> _Your objective_:
Filter the lines below, keeping each one that holds "Ищете".
**** Provided material
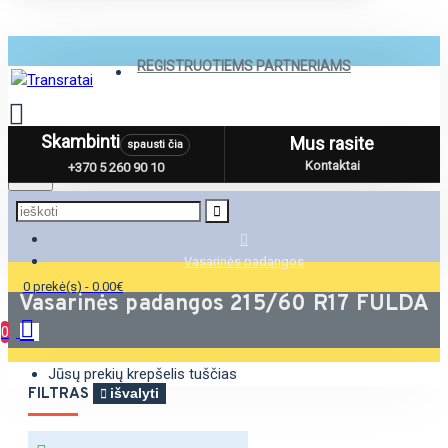
REGISTRUOTIEMS PARTNERIAMS
Skambinti
Mus rasite
spausti čia
Menu
Kontaktai
+370 5 260 90 10
Vasarinės padangos
0 prekė(s) - 0.00€
Vasarinės padangos 215/60 R17 FULDA
0
Jūsų prekių krepšelis tuščias
FILTRAS
išvalyti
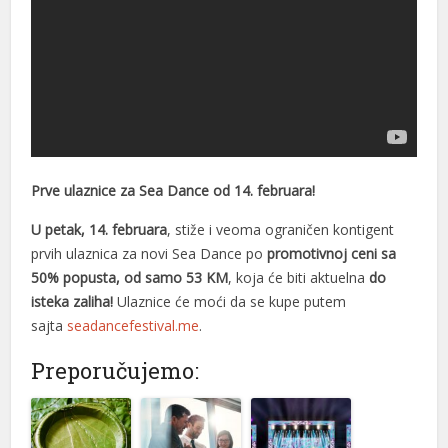
klink panel
klink panel
klink panel
klink panel
klink panel
Prve ulaznice za Sea Dance od 14. februara!
klink panel
U petak, 14. februara
, stiže i veoma ograničen kontigent
klink panel
prvih ulaznica za novi Sea Dance po
promotivnoj ceni sa
50% popusta, od samo
53 KM
, koja će biti aktuelna
do
klink panel
isteka zaliha!
Ulaznice će moći da se kupe putem
sajta
seadancefestival.me
.
klink panel
Preporučujemo:
link satın al
klink Panel
klink Panel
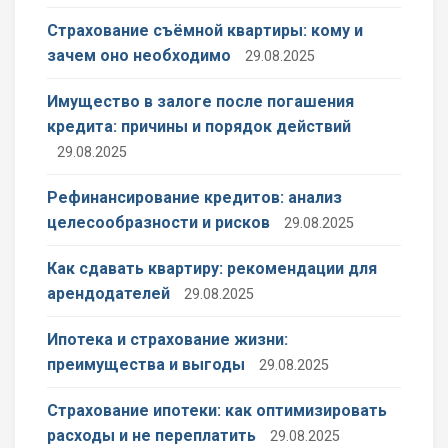
Страхование съёмной квартиры: кому и
зачем оно необходимо
29.08.2025
Имущество в залоге после погашения
кредита: причины и порядок действий
29.08.2025
Рефинансирование кредитов: анализ
целесообразности и рисков
29.08.2025
Как сдавать квартиру: рекомендации для
арендодателей
29.08.2025
Ипотека и страхование жизни:
преимущества и выгоды
29.08.2025
Страхование ипотеки: как оптимизировать
расходы и не переплатить
29.08.2025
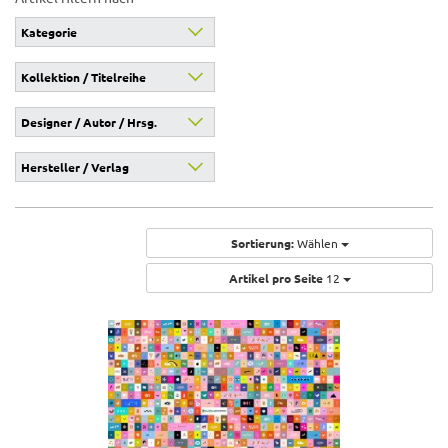
Kategorie
Kollektion / Titelreihe
Designer / Autor / Hrsg.
Hersteller / Verlag
Sortierung:
Wählen
Artikel pro Seite
12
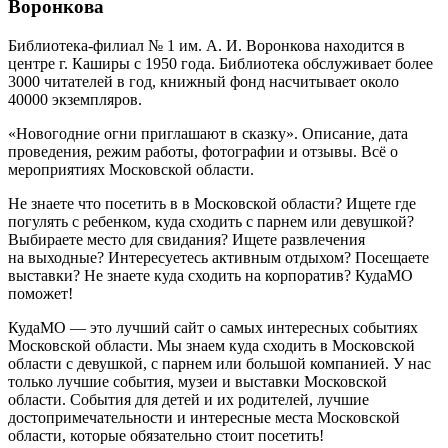
Воронкова
Библиотека-филиал № 1 им. А. И. Воронкова находится в
центре г. Каширы с 1950 года. Библиотека обслуживает более
3000 читателей в год, книжный фонд насчитывает около
40000 экземпляров.
«Новогодние огни приглашают в сказку». Описание, дата
проведения, режим работы, фотографии и отзывы. Всё о
мероприятиях Московской области.
Не знаете что посетить в в Московской области? Ищете где
погулять с ребенком, куда сходить с парнем или девушкой?
Выбираете место для свидания? Ищете развлечения
на выходные? Интересуетесь активным отдыхом? Посещаете
выставки? Не знаете куда сходить на корпоратив? КудаМО
поможет!
КудаМО — это лучший сайт о самых интересных событиях
Московской области. Мы знаем куда сходить в Московской
области с девушкой, с парнем или большой компанией. У нас
только лучшие события, музеи и выставки Московской
области. События для детей и их родителей, лучшие
достопримечательности и интересные места Московской
области, которые обязательно стоит посетить!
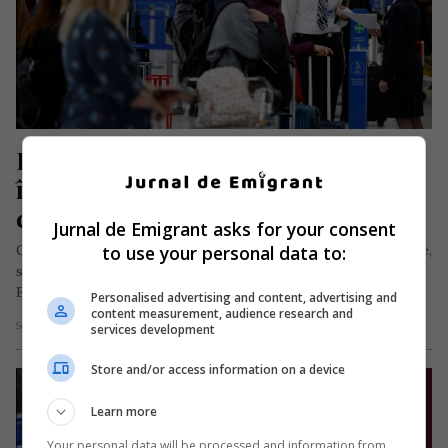
Românii, cei mai refuzați la intrare 
în Marea Britanie dintre toți 
cetățenii UE
Jurnal de Emigrant asks for your consent
to use your personal data to:
Conform ultimelor statistici realizate de autoritățile britanice,
s-a dovedit că mai mult de jumătate dintre cetățenii Uniunii
Europene cărora li…
Personalised advertising and content, advertising and
content measurement, audience research and
Scris de Redacția Jurnal de Emigrant
- marți, 11 ianuarie 2022
services development
Store and/or access information on a device
Learn more
Your personal data will be processed and information from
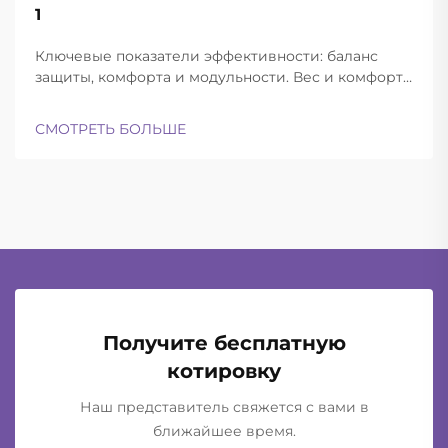
22
1
Aug
Ключевые показатели эффективности: баланс
защиты, комфорта и модульности. Вес и комфорт
различных типов шлемов при длительной
эксплуатации. Современные баллистические
СМОТРЕТЬ БОЛЬШЕ
шлемы успешно находят баланс между
достаточной лёгкостью для ношения в течение
всего дня и при этом обеспечивают...
Получите бесплатную
котировку
Наш представитель свяжется с вами в
ближайшее время.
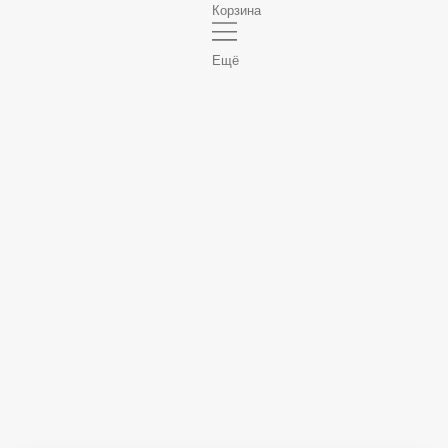
Корзина
Ещё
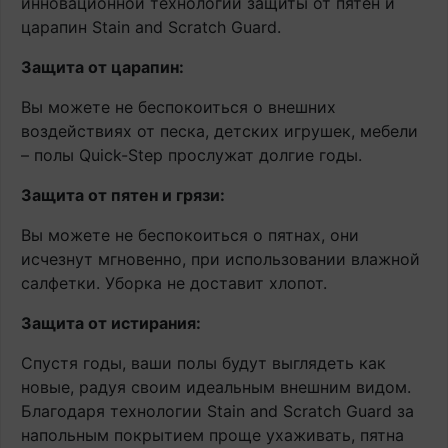
инновационной технологии защиты от пятен и
царапин Stain and Scratch Guard.
Защита от царапин:
Вы можете не беспокоиться о внешних
воздействиях от песка, детских игрушек, мебели
– полы Quick-Step прослужат долгие годы.
Защита от пятен и грязи:
Вы можете не беспокоиться о пятнах, они
исчезнут мгновенно, при использовании влажной
салфетки. Уборка не доставит хлопот.
Защита от истирания:
Спустя годы, ваши полы будут выглядеть как
новые, радуя своим идеальным внешним видом.
Благодаря технологии Stain and Scratch Guard за
напольным покрытием проще ухаживать, пятна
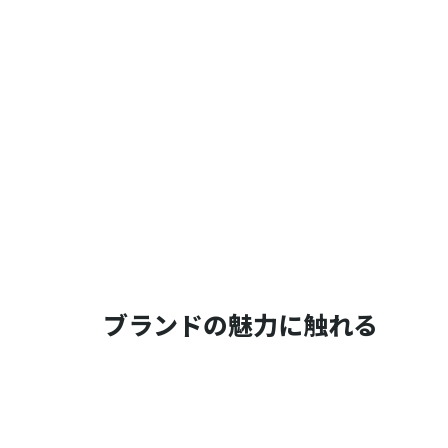
ブランドの魅力に触れる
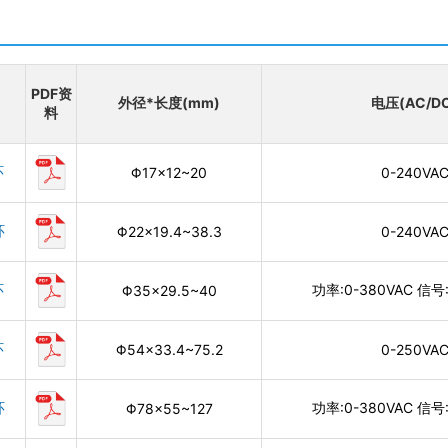
PDF资
外径*长度(mm)
电压(AC/D
料
环
Φ17×12~20
0-240VA
环
Φ22×19.4~38.3
0-240VA
环
功率:0-380VAC 信号:
Φ35×29.5~40
环
Φ54×33.4~75.2
0-250VA
环
功率:0-380VAC 信号:
Φ78×55~127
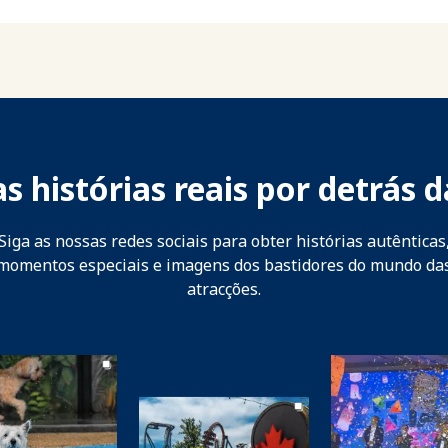
s histórias reais por detrás d
Siga as nossas redes sociais para obter histórias autênticas
momentos especiais e imagens dos bastidores do mundo da
atracções.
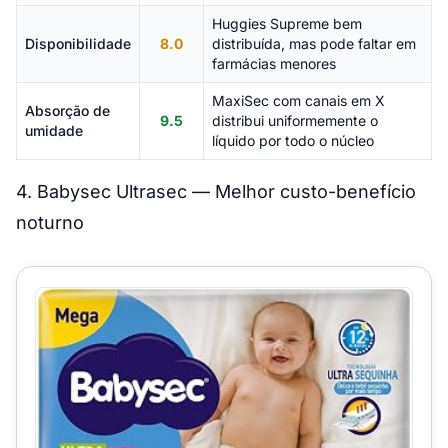
Huggies Supreme bem
Disponibilidade
8.0
distribuída, mas pode faltar em
farmácias menores
MaxiSec com canais em X
Absorção de
9.5
distribui uniformemente o
umidade
líquido por todo o núcleo
4. Babysec Ultrasec — Melhor custo-benefício
noturno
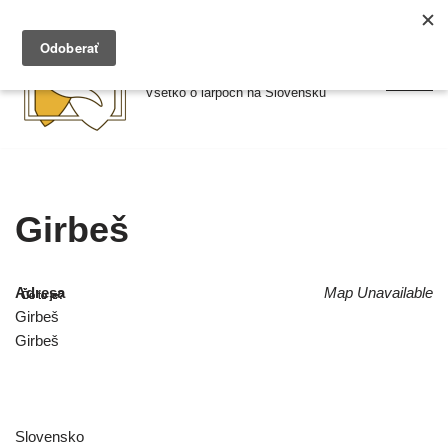
Preskočiť
Larpy.sk
na
Všetko o larpoch na Slovensku
obsah
Girbeš
Adresa
Map Unavailable
Girbeš
Girbeš
Slovensko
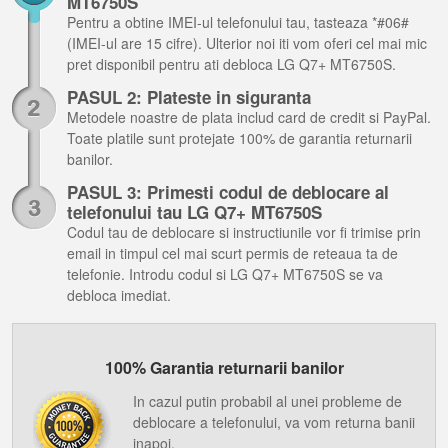
MT6750S
Pentru a obtine IMEI-ul telefonului tau, tasteaza *#06#
(IMEI-ul are 15 cifre). Ulterior noi iti vom oferi cel mai mic
pret disponibil pentru ati debloca LG Q7+ MT6750S.
PASUL 2: Plateste in siguranta
Metodele noastre de plata includ card de credit si PayPal.
Toate platile sunt protejate 100% de garantia returnarii
banilor.
PASUL 3: Primesti codul de deblocare al
telefonului tau LG Q7+ MT6750S
Codul tau de deblocare si instructiunile vor fi trimise prin
email in timpul cel mai scurt permis de reteaua ta de
telefonie. Introdu codul si LG Q7+ MT6750S se va
debloca imediat.
100% Garantia returnarii banilor
In cazul putin probabil al unei probleme de
deblocare a telefonului, va vom returna banii
inapoi.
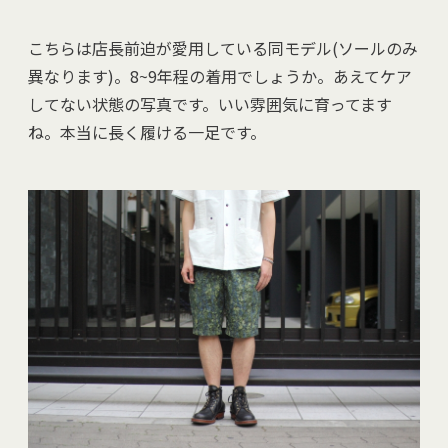
こちらは店長前迫が愛用している同モデル(ソールのみ
異なります)。8~9年程の着用でしょうか。あえてケア
してない状態の写真です。いい雰囲気に育ってます
ね。本当に長く履ける一足です。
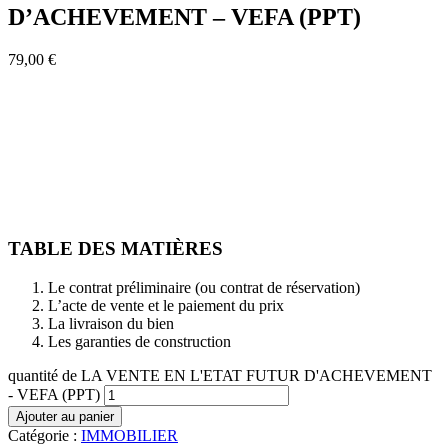
D’ACHEVEMENT – VEFA (PPT)
79,00
€
TABLE DES MATIÈRES
Le contrat préliminaire (ou contrat de réservation)
L’acte de vente et le paiement du prix
La livraison du bien
Les garanties de construction
quantité de LA VENTE EN L'ETAT FUTUR D'ACHEVEMENT
- VEFA (PPT)
Ajouter au panier
Catégorie :
IMMOBILIER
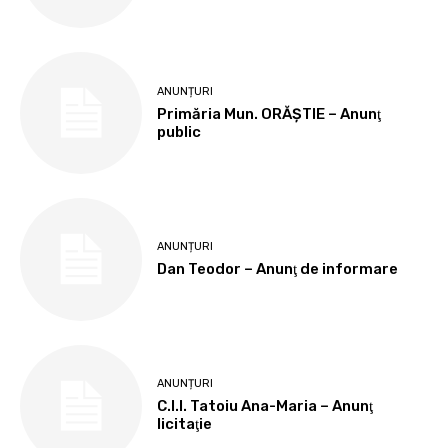
ANUNȚURI
Primăria Mun. ORĂȘTIE – Anunţ
public
ANUNȚURI
Dan Teodor – Anunţ de informare
ANUNȚURI
C.I.I. Tatoiu Ana-Maria – Anunţ
licitaţie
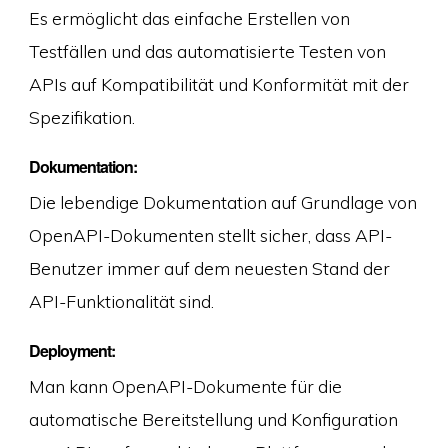
Es ermöglicht das einfache Erstellen von
Testfällen und das automatisierte Testen von
APIs auf Kompatibilität und Konformität mit der
Spezifikation.
Dokumentation:
Die lebendige Dokumentation auf Grundlage von
OpenAPI-Dokumenten stellt sicher, dass API-
Benutzer immer auf dem neuesten Stand der
API-Funktionalität sind.
Deployment:
Man kann OpenAPI-Dokumente für die
automatische Bereitstellung und Konfiguration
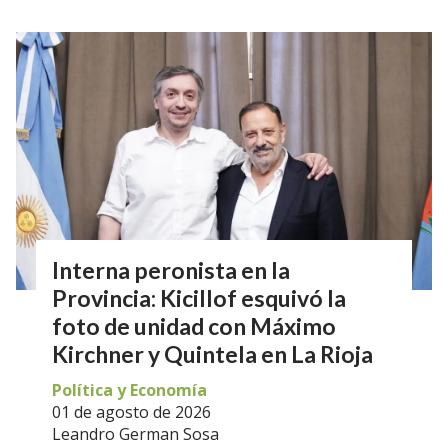
Interna peronista en la
Provincia: Kicillof esquivó la
foto de unidad con Máximo
Kirchner y Quintela en La Rioja
Política y Economía
01 de agosto de 2026
Leandro German Sosa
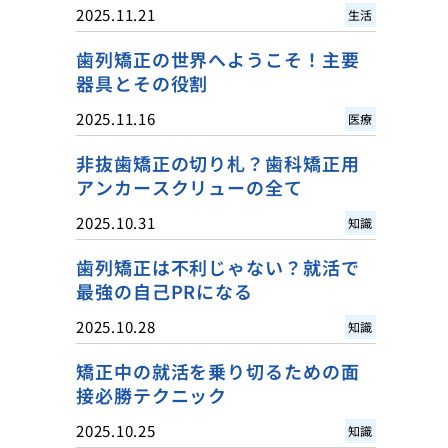
2025.11.21
生活
歯列矯正の世界へようこそ！主要
器具とその役割
2025.11.16
医療
非抜歯矯正の切り札？歯科矯正用
アンカースクリューの全て
2025.10.31
知識
歯列矯正は不利じゃない？就活で
最強の自己PRになる
2025.10.28
知識
矯正中の就活を乗り切るための面
接必勝テクニック
2025.10.25
知識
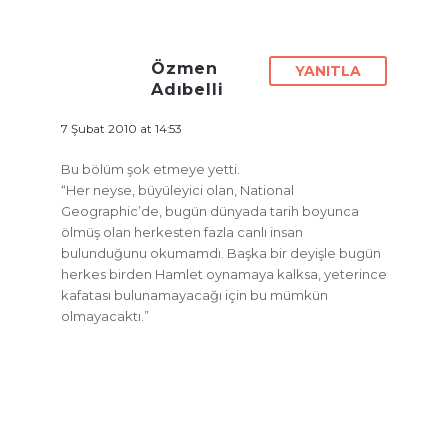
Özmen
YANITLA
Adıbelli
7 Şubat 2010 at 14:53
Bu bölüm şok etmeye yetti.
“Her neyse, büyüleyici olan, National
Geographic’de, bugün dünyada tarih boyunca
ölmüş olan herkesten fazla canlı insan
bulunduğunu okumamdı. Başka bir deyişle bugün
herkes birden Hamlet oynamaya kalksa, yeterince
kafatası bulunamayacağı için bu mümkün
olmayacaktı.”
********
> _Answer for the task_:
Не знаете что посетить в в Московской области? Ищете где
Выбираете место для свидания? Ищете развлечения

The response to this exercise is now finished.